For years I’ve carried a Filson Passage Dispatch Bag that is now unfortunately discontinued from production. It’s still going strong and looks great, but I know that one day it might need to be replaced. I’ve told many people in the past that I just didn’t think I’d ever be able to find one to equal it for design, utility, and appearance. However having now had the opportunity to put the Filson Camera Field Bag through its paces both I the field as well as in my daily rounds, I think I’ve not just found a bag to equal my old Passage Dispatch, I think I’ve found one that actually bests it.
Product: Filson Camera Field Bag
Model Number: 70147
Dimensions: 15″ W x 11″ H x 4-1/2″ D
Material: 15-oz. oil finish Tin Cloth and 22-oz. Rugged Twill
Shortly after the publication of this review, a reader noted that the price was far too high and that a much less expensive bag could be bought in a surplus store. While it is indeed true that there are a multitude of shoulder bags, some of which are also camera bags, that can be purchased for much less money, none of them would be the same bag as the Filson Camera Field Bag. In fact, I have had the opportunity to review a number of other bags over the past few years that have had an even higher price at retail than the Filson but about which – either due to their lack of sufficient utility or due to their being of a level of quality that I did not think justified their price – I chose not to write.

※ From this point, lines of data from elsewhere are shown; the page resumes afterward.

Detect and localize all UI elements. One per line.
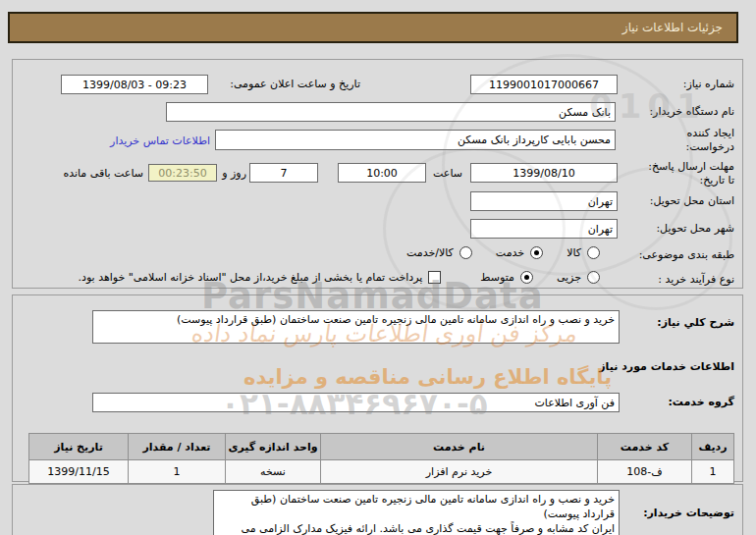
service-group-field[interactable]: فن آوری اطلاعات — [92, 393, 620, 412]
deadline-time-value: 10:00 — [366, 167, 398, 180]
cell-row-number: 1 — [692, 460, 734, 484]
deadline-label-line2: تا تاریخ: — [605, 174, 734, 187]
radio-goods-service-label: کالا/خدمت — [406, 246, 454, 259]
page-title: جزئیات اطلاعات نیاز — [622, 21, 723, 34]
creator-value: محسن بابایی کارپرداز بانک مسکن — [458, 134, 611, 146]
radio-goods-label: کالا — [567, 246, 581, 259]
cell-quantity: 1 — [129, 460, 226, 484]
cell-service-name: خرید نرم افزار — [321, 460, 598, 484]
countdown-value: 00:23:50 — [158, 167, 206, 180]
deadline-days-field[interactable]: 7 — [249, 163, 318, 183]
process-type-label: نوع فرآیند خرید : — [605, 273, 734, 287]
countdown-timer: 00:23:50 — [148, 164, 217, 182]
services-table-header-row: ردیف کد خدمت نام خدمت واحد اندازه گیری ت… — [29, 434, 734, 460]
cell-service-code: ف-108 — [598, 460, 692, 484]
announce-datetime-field[interactable]: 1399/08/03 - 09:23 — [61, 75, 208, 94]
services-panel: شرح کلي نیاز: خرید و نصب و راه اندازی سا… — [12, 294, 743, 482]
deadline-days-label: روز و — [222, 167, 246, 180]
creator-field[interactable]: محسن بابایی کارپرداز بانک مسکن — [215, 130, 616, 150]
col-service-code: کد خدمت — [598, 434, 692, 460]
need-info-panel: شماره نیاز: 1199001017000667 تاریخ و ساع… — [12, 59, 743, 289]
col-quantity: تعداد / مقدار — [129, 434, 226, 460]
remaining-hours-label: ساعت باقی مانده — [63, 167, 143, 180]
deadline-label: مهلت ارسال پاسخ: تا تاریخ: — [605, 160, 734, 188]
announce-datetime-value: 1399/08/03 - 09:23 — [82, 79, 187, 91]
radio-service[interactable] — [530, 246, 543, 259]
announce-datetime-label: تاریخ و ساعت اعلان عمومی: — [205, 78, 360, 91]
need-number-field[interactable]: 1199001017000667 — [470, 75, 618, 94]
province-field[interactable]: تهران — [470, 191, 618, 211]
creator-label: ایجاد کننده درخواست: — [605, 127, 734, 155]
radio-service-label: خدمت — [496, 246, 524, 259]
table-row[interactable]: 1 ف-108 خرید نرم افزار نسخه 1 1399/11/15 — [29, 460, 734, 484]
need-description-field[interactable]: خرید و نصب و راه اندازی سامانه تامین مال… — [92, 310, 620, 344]
process-type-options: جزیی متوسط پرداخت تمام یا بخشی از مبلغ خ… — [79, 271, 600, 284]
creator-label-line2: درخواست: — [605, 140, 734, 154]
cell-need-date: 1399/11/15 — [29, 460, 129, 484]
province-value: تهران — [588, 195, 613, 208]
buyer-notes-field[interactable]: خرید و نصب و راه اندازی سامانه تامین مال… — [213, 490, 620, 535]
radio-goods[interactable] — [587, 246, 600, 259]
buyer-notes-line1: خرید و نصب و راه اندازی سامانه تامین مال… — [218, 493, 615, 522]
need-description-label: شرح کلي نیاز: — [624, 316, 734, 330]
radio-partial-label: جزیی — [557, 271, 581, 284]
deadline-days-value: 7 — [281, 167, 288, 180]
title-bar: جزئیات اطلاعات نیاز — [8, 12, 738, 43]
classification-options: کالا خدمت کالا/خدمت — [406, 246, 600, 259]
treasury-checkbox[interactable] — [428, 271, 441, 284]
service-group-value: فن آوری اطلاعات — [534, 397, 615, 409]
deadline-hour-label: ساعت — [433, 167, 462, 180]
city-value: تهران — [588, 223, 613, 236]
need-details-page: جزئیات اطلاعات نیاز شماره نیاز: 11990010… — [0, 0, 756, 535]
buyer-notes-label: توضیحات خریدار: — [624, 507, 734, 520]
services-section-header: اطلاعات خدمات مورد نیاز — [499, 360, 734, 374]
radio-goods-service[interactable] — [459, 246, 472, 259]
col-need-date: تاریخ نیاز — [29, 434, 129, 460]
col-row-number: ردیف — [692, 434, 734, 460]
buyer-org-value: بانک مسکن — [559, 106, 611, 119]
buyer-notes-line2: ایران کد مشابه و صرفاً جهت قیمت گذاری می… — [218, 522, 615, 535]
deadline-date-field[interactable]: 1399/08/10 — [470, 163, 618, 183]
buyer-org-field[interactable]: بانک مسکن — [166, 102, 616, 122]
buyer-notes-panel: توضیحات خریدار: خرید و نصب و راه اندازی … — [12, 484, 743, 535]
service-group-label: گروه خدمت: — [624, 396, 734, 409]
classification-label: طبقه بندی موضوعی: — [605, 248, 734, 262]
col-unit: واحد اندازه گیری — [226, 434, 321, 460]
treasury-checkbox-label: پرداخت تمام یا بخشی از مبلغ خرید،از محل … — [79, 271, 423, 284]
city-field[interactable]: تهران — [470, 219, 618, 239]
col-service-name: نام خدمت — [321, 434, 598, 460]
deadline-time-field[interactable]: 10:00 — [338, 163, 426, 183]
deadline-label-line1: مهلت ارسال پاسخ: — [605, 160, 734, 174]
cell-unit: نسخه — [226, 460, 321, 484]
city-label: شهر محل تحویل: — [605, 222, 734, 236]
services-table: ردیف کد خدمت نام خدمت واحد اندازه گیری ت… — [28, 433, 734, 484]
buyer-org-label: نام دستگاه خریدار: — [605, 105, 734, 119]
radio-medium[interactable] — [520, 271, 533, 284]
deadline-date-value: 1399/08/10 — [513, 167, 574, 180]
radio-partial[interactable] — [587, 271, 600, 284]
creator-label-line1: ایجاد کننده — [605, 127, 734, 140]
province-label: استان محل تحویل: — [605, 194, 734, 208]
radio-medium-label: متوسط — [480, 271, 514, 284]
need-number-value: 1199001017000667 — [489, 79, 599, 91]
buyer-contact-link[interactable]: اطلاعات تماس خریدار — [110, 134, 210, 147]
need-description-value: خرید و نصب و راه اندازی سامانه تامین مال… — [177, 313, 615, 326]
need-number-label: شماره نیاز: — [605, 78, 734, 91]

What’s more, unlike those previously mentioned bags, the Filson Camera Field Bag is made in Seattle, Washington. Quite frankly, as a U.S. citizen, I rather like the idea of the things I buy being made in the U.S. – and as a life-long resident of the Pacific Northwest, I’m particularly pleased when they’re made by a company that’s been doing business for over a hundred years just up the highway from where I live. And if that wasn’t enough, this Filson bag, like all Filson products, is guaranteed for life:
We guarantee every item purchased from Filson. No more, no less. We believe in our products and stand by the quality of workmanship, craftsmanship, and materials in each one. We guarantee the lifetime of each item against failure or damage in its intended usage.
Very few companies will make such a guarantee anymore; which is why the ones who do – and who have a well-proven record of standing behind such a guarantee – are worthy of respect.
So yes, the Filson Camera Field Bag has a $320.00 price tag, but for a U.S. made bag that does everything you want it to while looking good doing it and that comes with a lifetime guarantee, I’d say the price is well worth it. I wouldn’t have even bothered to review it if I didn’t.